Drammatiche le testimonianze riportate dal Wall Street Journal di bambini di soli 12 anni reclutati dal movimento islamico. In precedenza i piccoli venivano scelti e dopo vari mesi di addestramento venivano inviati in campi di battaglia. Ora invece, nel giro di poche ore, si ritrovano ad imbracciare armi.

Secondo l’Osservatorio siriano sarebbero 370 le vittime tra i combattenti islamici, ma in base a quanto riferito da un attivista di Raqqa “nonostante le perdite umane e territoriali, l’Isis sarebbe pronto a immolare 10mila combattenti e non accetterà mai di perdere”. Intanto, sarebbero 200 i curdi intrappolati dai jihadisti proprio mentre la Turchia avrebbe dato la possibilità ai peshmerga di attraversare il loro territorio per raggiungere Kobane.
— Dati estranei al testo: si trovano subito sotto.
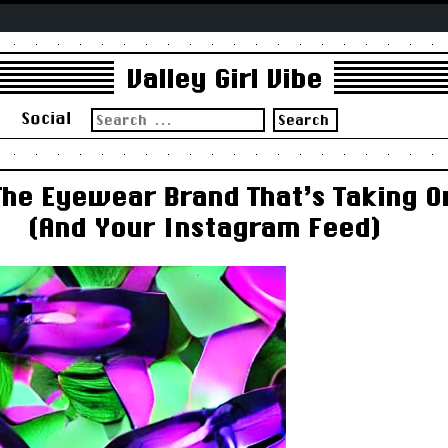
Valley Girl Vibe
Search
s
Social
for:
The Eyewear Brand That’s Taking 
(And Your Instagram Feed)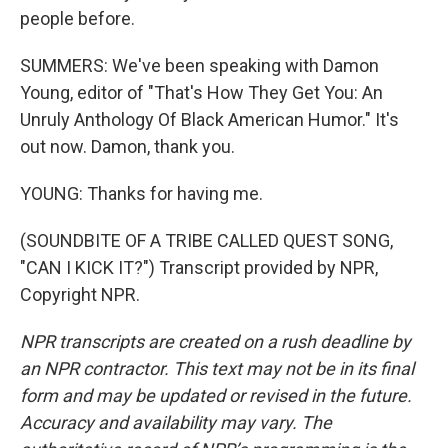
people before.
SUMMERS: We've been speaking with Damon
Young, editor of "That's How They Get You: An
Unruly Anthology Of Black American Humor." It's
out now. Damon, thank you.
YOUNG: Thanks for having me.
(SOUNDBITE OF A TRIBE CALLED QUEST SONG,
"CAN I KICK IT?") Transcript provided by NPR,
Copyright NPR.
NPR transcripts are created on a rush deadline by
an NPR contractor. This text may not be in its final
form and may be updated or revised in the future.
Accuracy and availability may vary. The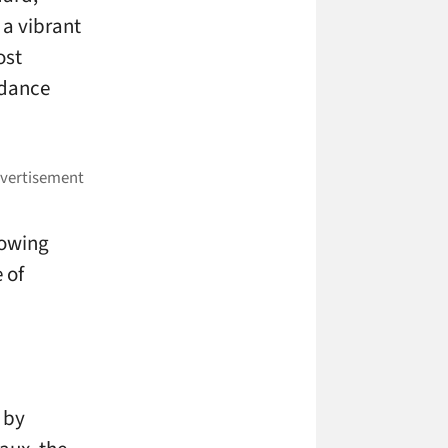
 a vibrant
ost
ndance
rowing
 of
 by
Immediato l’appello del Papa: “Il terrorismo nelle due regioni ha toccato dimensioni prima inimmaginabili e i cristiani sono perseguitati e hanno dovuto lasciare le loro case in maniera brutale, purtroppo nell’indifferenza di tanti”.

Si appella all’Onu anche il cardinale segretario di Stato, Pietro Parolin: “Nel caso specifico delle violazioni e degli abusi commessi dal cosiddetto Stato Islamico – ha detto – la Comunità internazionale, attraverso le Nazioni Unite e le strutture che si sono date per simili emergenze, dovrà agire per prevenire possibili e nuovi genocidi e per assistere i numerosi rifugiati”.

Il cardinale ha aggiunto: “Il primo passo urgente per il bene della popolazione della Siria, dell’Iraq, e di tutto il Medio Oriente è quello di deporre le armi e di dialogare. La distruzione di città e villaggi, l’uccisione di civili innocenti, di donne e bambini, di giovani reclutati o forzati a combattere, la separazione di famiglie, ci dicono che è un obbligo morale di tutti dire basta a tanta sofferenza e ingiustizia”.